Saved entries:
....

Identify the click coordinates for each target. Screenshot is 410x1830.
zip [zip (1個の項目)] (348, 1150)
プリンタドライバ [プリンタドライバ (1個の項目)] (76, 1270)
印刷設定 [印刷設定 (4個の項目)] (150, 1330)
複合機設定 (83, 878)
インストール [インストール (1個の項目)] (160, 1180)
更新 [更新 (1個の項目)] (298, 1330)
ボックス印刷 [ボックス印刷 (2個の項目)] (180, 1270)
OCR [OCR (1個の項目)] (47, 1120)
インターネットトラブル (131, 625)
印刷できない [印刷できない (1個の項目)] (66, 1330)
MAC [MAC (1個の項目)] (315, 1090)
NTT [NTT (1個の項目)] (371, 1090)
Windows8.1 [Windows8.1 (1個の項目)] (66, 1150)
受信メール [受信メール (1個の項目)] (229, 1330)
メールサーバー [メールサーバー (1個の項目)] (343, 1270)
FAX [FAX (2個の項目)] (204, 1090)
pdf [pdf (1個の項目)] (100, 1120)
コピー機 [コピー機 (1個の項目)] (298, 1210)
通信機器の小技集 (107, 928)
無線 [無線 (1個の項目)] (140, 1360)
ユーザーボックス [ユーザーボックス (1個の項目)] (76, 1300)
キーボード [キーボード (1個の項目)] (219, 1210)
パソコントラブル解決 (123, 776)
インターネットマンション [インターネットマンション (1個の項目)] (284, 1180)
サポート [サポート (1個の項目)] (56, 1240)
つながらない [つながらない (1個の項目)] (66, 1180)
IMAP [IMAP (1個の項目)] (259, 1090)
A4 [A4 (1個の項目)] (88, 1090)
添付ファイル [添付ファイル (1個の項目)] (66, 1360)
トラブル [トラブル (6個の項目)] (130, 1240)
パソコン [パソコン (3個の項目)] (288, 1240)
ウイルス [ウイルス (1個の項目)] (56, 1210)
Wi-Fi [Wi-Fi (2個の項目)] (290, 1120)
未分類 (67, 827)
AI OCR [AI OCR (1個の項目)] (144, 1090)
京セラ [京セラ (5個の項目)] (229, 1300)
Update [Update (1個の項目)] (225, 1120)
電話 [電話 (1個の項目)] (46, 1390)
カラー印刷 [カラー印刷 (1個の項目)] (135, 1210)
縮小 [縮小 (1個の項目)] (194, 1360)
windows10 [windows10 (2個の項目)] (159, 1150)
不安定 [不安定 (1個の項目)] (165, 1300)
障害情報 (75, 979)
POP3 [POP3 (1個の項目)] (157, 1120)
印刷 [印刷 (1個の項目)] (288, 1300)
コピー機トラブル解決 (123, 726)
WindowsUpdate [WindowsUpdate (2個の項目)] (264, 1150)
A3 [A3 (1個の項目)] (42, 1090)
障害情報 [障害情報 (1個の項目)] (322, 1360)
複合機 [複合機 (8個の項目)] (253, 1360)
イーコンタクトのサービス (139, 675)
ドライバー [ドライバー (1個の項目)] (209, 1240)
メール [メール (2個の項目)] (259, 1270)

....

Exact copies of every record are required, so retype them in full.

Identify the click coordinates for each target. Screenshot is 410x1830.
zip [zip (1個の項目)] (348, 1150)
プリンタドライバ [プリンタドライバ (1個の項目)] (76, 1270)
印刷設定 [印刷設定 (4個の項目)] (150, 1330)
複合機設定 (83, 878)
インストール [インストール (1個の項目)] (160, 1180)
更新 [更新 (1個の項目)] (298, 1330)
ボックス印刷 [ボックス印刷 (2個の項目)] (180, 1270)
OCR [OCR (1個の項目)] (47, 1120)
インターネットトラブル (131, 625)
印刷できない [印刷できない (1個の項目)] (66, 1330)
MAC [MAC (1個の項目)] (315, 1090)
NTT [NTT (1個の項目)] (371, 1090)
Windows8.1 [Windows8.1 (1個の項目)] (66, 1150)
受信メール [受信メール (1個の項目)] (229, 1330)
メールサーバー [メールサーバー (1個の項目)] (343, 1270)
FAX [FAX (2個の項目)] (204, 1090)
pdf [pdf (1個の項目)] (100, 1120)
コピー機 [コピー機 (1個の項目)] (298, 1210)
通信機器の小技集 (107, 928)
無線 [無線 (1個の項目)] (140, 1360)
ユーザーボックス [ユーザーボックス (1個の項目)] (76, 1300)
キーボード [キーボード (1個の項目)] (219, 1210)
パソコントラブル解決 (123, 776)
インターネットマンション [インターネットマンション (1個の項目)] (284, 1180)
サポート [サポート (1個の項目)] (56, 1240)
つながらない [つながらない (1個の項目)] (66, 1180)
IMAP [IMAP (1個の項目)] (259, 1090)
A4 [A4 (1個の項目)] (88, 1090)
添付ファイル [添付ファイル (1個の項目)] (66, 1360)
トラブル [トラブル (6個の項目)] (130, 1240)
パソコン [パソコン (3個の項目)] (288, 1240)
ウイルス [ウイルス (1個の項目)] (56, 1210)
Wi-Fi [Wi-Fi (2個の項目)] (290, 1120)
未分類 (67, 827)
AI OCR [AI OCR (1個の項目)] (144, 1090)
京セラ [京セラ (5個の項目)] (229, 1300)
Update [Update (1個の項目)] (225, 1120)
電話 [電話 (1個の項目)] (46, 1390)
カラー印刷 [カラー印刷 (1個の項目)] (135, 1210)
縮小 [縮小 (1個の項目)] (194, 1360)
windows10 [windows10 (2個の項目)] (159, 1150)
不安定 [不安定 (1個の項目)] (165, 1300)
障害情報 (75, 979)
POP3 [POP3 (1個の項目)] (157, 1120)
印刷 [印刷 (1個の項目)] (288, 1300)
コピー機トラブル解決 (123, 726)
WindowsUpdate [WindowsUpdate (2個の項目)] (264, 1150)
A3 [A3 (1個の項目)] (42, 1090)
障害情報 [障害情報 (1個の項目)] (322, 1360)
複合機 [複合機 (8個の項目)] (253, 1360)
イーコンタクトのサービス (139, 675)
ドライバー [ドライバー (1個の項目)] (209, 1240)
メール [メール (2個の項目)] (259, 1270)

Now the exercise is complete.